Dans sa réponse à la question parlementaire, la ministre Taina Bofferding souligne que la situation actuelle dans ce quartier n'est pas uniquement liée à la prostitution. Les problèmes sont multiples et ils exigent une collaboration entre la Ville de Luxembourg, la police, la justice et les services sociaux, ainsi qu'avec le "Dropin", un service de la Croix-Rouge, pour le volet prostitution.
Ce service, a été développé en collaboration avec le Plan d'action. Depuis le lancement du programme en octobre 2015, 15 personnes se sont portées candidates auprès des responsables pour sortir du milieu. Trois d'entre elles ne remplissaient pas les conditions pour commencer le programme. Cinq prostitué(e)s ont réussi à sortir durablement de ce milieu.
Cinq autres ont replongé dans la prostitution en cours de programme. Enfin, deux personnes suivent actuellement le programme Exit, destiné à les aider à trouver un travail et éventuellement un logement.

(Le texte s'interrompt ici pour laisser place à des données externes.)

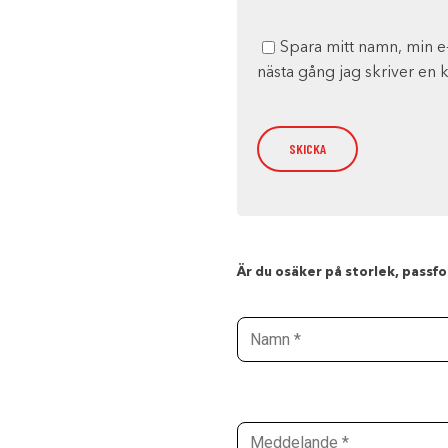
Spara mitt namn, min e
nästa gång jag skriver en
Är du osäker på storlek, passfor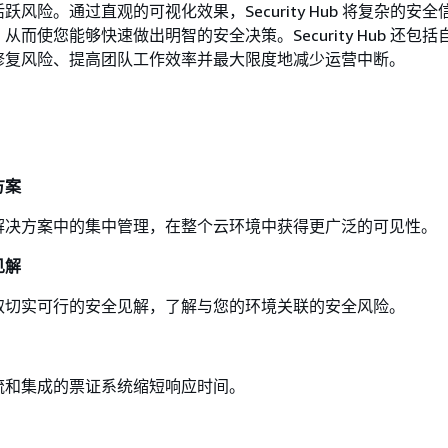
风险。通过直观的可视化效果，Security Hub 将复杂的安
而使您能够快速做出明智的安全决策。Security Hub 还包
修复风险、提高团队工作效率并最大限度地减少运营中断。
方案
解决方案中的集中管理，在整个云环境中获得更广泛的可见性。
见解
取切实可行的安全见解，了解与您的环境关联的安全风险。
流和集成的票证系统缩短响应时间。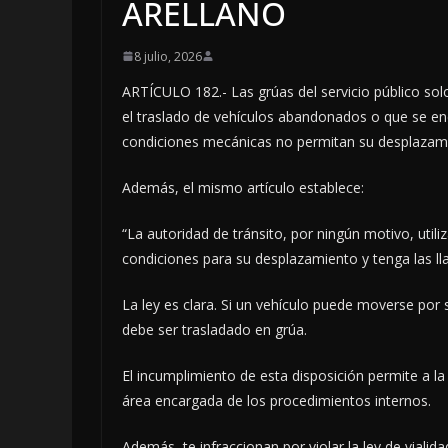
ARELLANO
8 julio, 2026
ARTÍCULO 182.- Las grúas del servicio público solo
el traslado de vehículos abandonados o que se en
condiciones mecánicas no permitan su desplazam
Además, el mismo artículo establece:
“La autoridad de tránsito, por ningún motivo, util
condiciones para su desplazamiento y tenga las ll
La ley es clara. Si un vehículo puede moverse por 
debe ser trasladado en grúa.
El incumplimiento de esta disposición permite a l
área encargada de los procedimientos internos.
Además, te infraccionan por violar la ley de vialid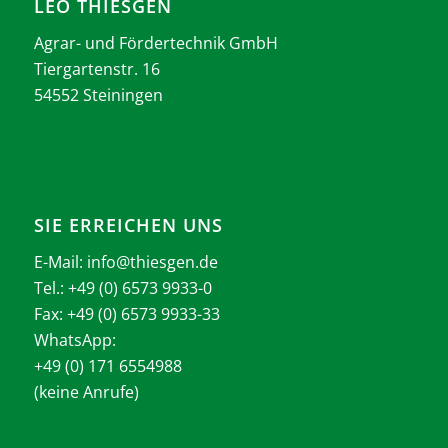
LEO THIESGEN
Agrar- und Fördertechnik GmbH
Tiergartenstr. 16
54552 Steiningen
SIE ERREICHEN UNS
E-Mail:
info@thiesgen.de
Tel.: +49 (0) 6573 9933-0
Fax: +49 (0) 6573 9933-33
WhatsApp:
+49 (0) 171 6554988
(keine Anrufe)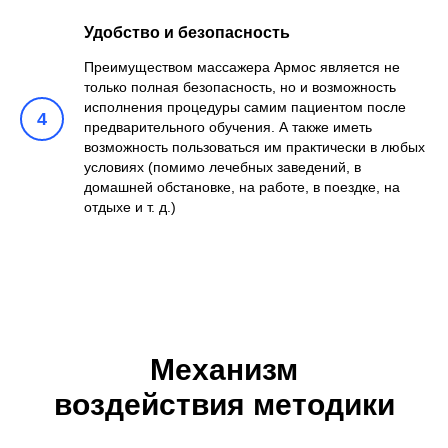
Удобство и безопасность
Преимуществом массажера Армос является не
только полная безопасность, но и возможность
исполнения процедуры самим пациентом после
4
предварительного обучения. А также иметь
возможность пользоваться им практически в любых
условиях (помимо лечебных заведений, в
домашней обстановке, на работе, в поездке, на
отдыхе и т. д.)
Механизм
воздействия методики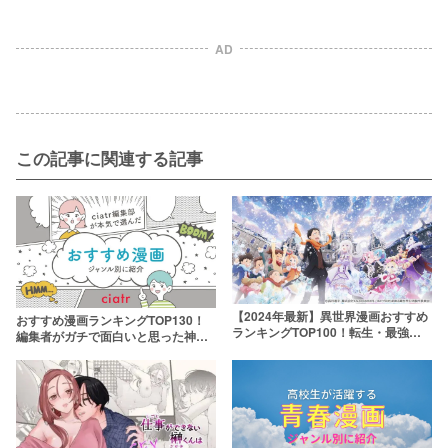
AD
この記事に関連する記事
【2024年最新】異世界漫画おすすめ
おすすめ漫画ランキングTOP130！
ランキングTOP100！転生・最強チ
編集者がガチで面白いと思った神作
ートなどジャンル別にたっぷり紹介
を熱弁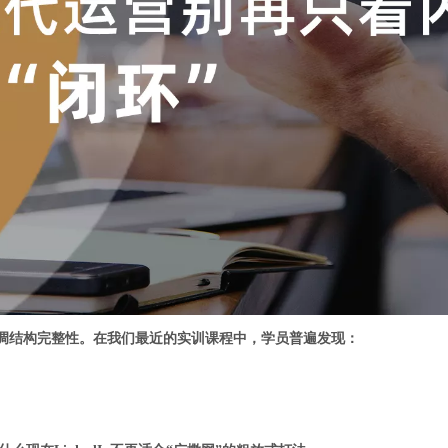
强调结构完整性。在我们最近的实训课程中，学员普遍发现：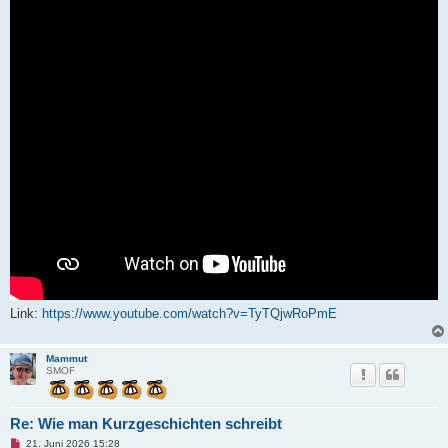
i
t
r
a
g
Link:
https://www.youtube.com/watch?v=TyTQjwRoPmE
Mammut
SMOF
Re: Wie man Kurzgeschichten schreibt
U
21. Juni 2026 15:28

La ministre réaffirme qu'il n'est pas facile de sortir de ce milieu, car il faut être prêt à prendre une nouvelle direction dans sa vie. Il n'est pas toujours aisé de ramener ces personnes sur le marché du travail à travers le programme Exit à cause de difficultés linguistiques ou de différences culturelles. Des projets existants à l'étranger, en France par exemple, sont confrontés à des problèmes analogues.
Le Plan d'action national a cependant contribué à ce qu'il y ait moins de prostitution dans les rues du quartier de Gare, et cela notamment grâce à l'intensification du Streetwork "Indoor" et "Outdoor". Ce programme va bientôt être restructuré afin d'informer encore davantage le public sur les services du Dropin.